Le premier livre d’Abigail Assor nous menait dans la Casablanca des années 1990 aux côtés de deux amoureux. Son deuxième roman, La nuit de David, diffère par ses ambiances et sa narration, mais on y retrouve la même écriture précise et évocatrice, mêlant doux gestes et piques cruelles. À travers les enfants Olive et David, qui s’inventent des échappatoires pour continuer d’être ensemble, elle poursuit le portrait de personnages aux horizons mentaux singuliers, dont elle aime à penser le rapport aux autres et à la liberté.
Vingt ans après cette « nuit coupable » qui les a séparés, elle et son frère jumeau David, Olive continue d’en être hantée. Elle souhaite nous en partager « les étapes absurdes », que l’on comprenne ce qu’il s’est passé. Mais il faut d’abord en passer par « les souvenirs enfouis des années qui [l’ont] précédée », qui comptent aussi dans ce « drame ». Olive a de nouveau six ou sept ans, elle monte et descend, sort de cette « maison entourée de bouleaux, jolie et perchée sur un roc escarpé qui [donne] sur le Loing ». Plus loin, il y a la gare et ses trains qui passionnent tant David.

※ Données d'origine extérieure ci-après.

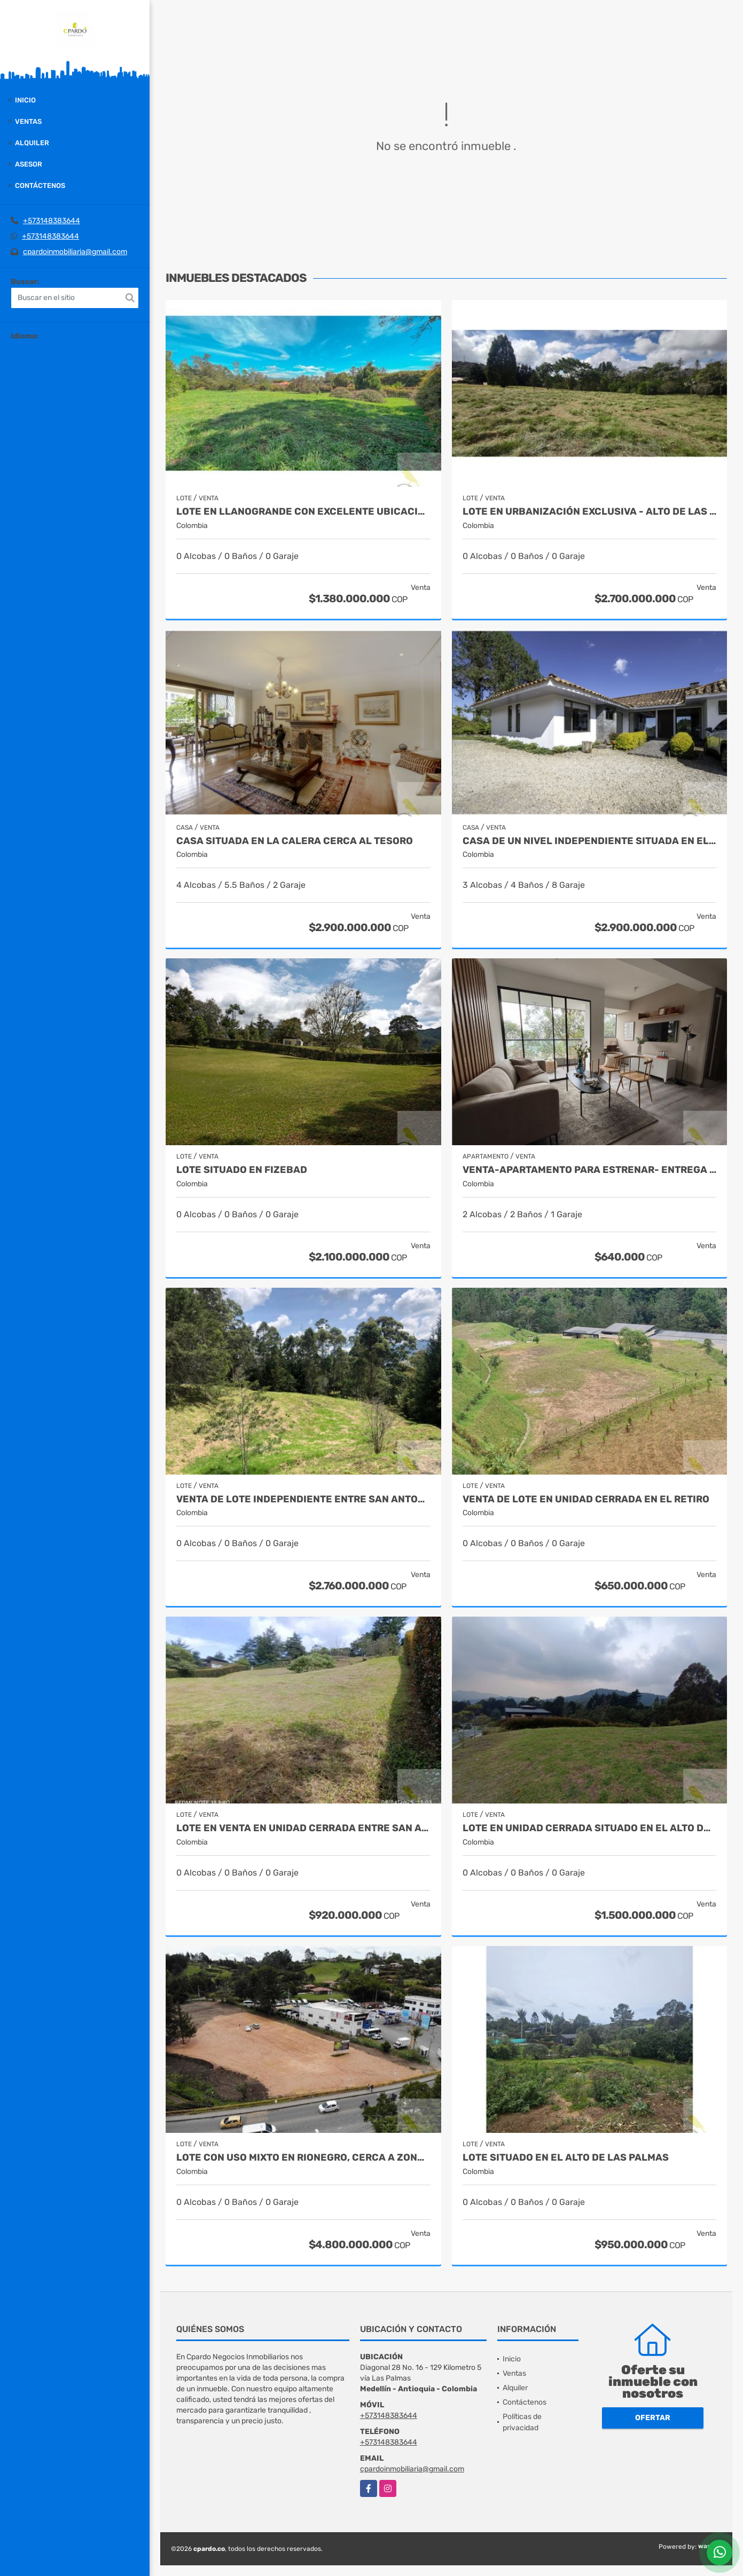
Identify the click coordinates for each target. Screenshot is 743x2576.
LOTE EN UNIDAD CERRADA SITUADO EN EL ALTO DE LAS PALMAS (590, 1828)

Depuis le regard d’Olive se compose le décor, depuis les gestes remémorés se déroulent des scènes. On rapetisse. Abigail Assor a ce pouvoir, qui en appelle à l’évocation (la balançoire, le verre de jus de fruits, le château de sable…), de nous ramener en enfance. On se glisse entre Olive et David, au milieu des jeux, entre leurs deux lits, dans leurs sauts et leurs courses. Là, les ombres sont plus grandes que nous, et le temps s’arrête sur des petits riens qui sont tout. Prêts pour écouter l’histoire, saisir la relation très spéciale qui unit David et Olive. « Ce que nous étions parlait plus fort que nous. » Ils font ensemble et pareil, rient, chuchotent, se protègent, s’inventent des vies qu’ils partagent. Parlent une langue commune, « Barbapapa », qu’ils sont les seuls à comprendre. Prêts pour saisir aussi leurs différences. Olive ne met pas tout son cœur dans une passion comme David, David n’essaie pas d’être comme on voudrait qu’il soit, Olive ne tente pas d’escalader la grille de la porte d’entrée, David ne sacrifie pas sa poésie et son imagination à la réalité, Olive n’exprime pas sa frustration en hurlant.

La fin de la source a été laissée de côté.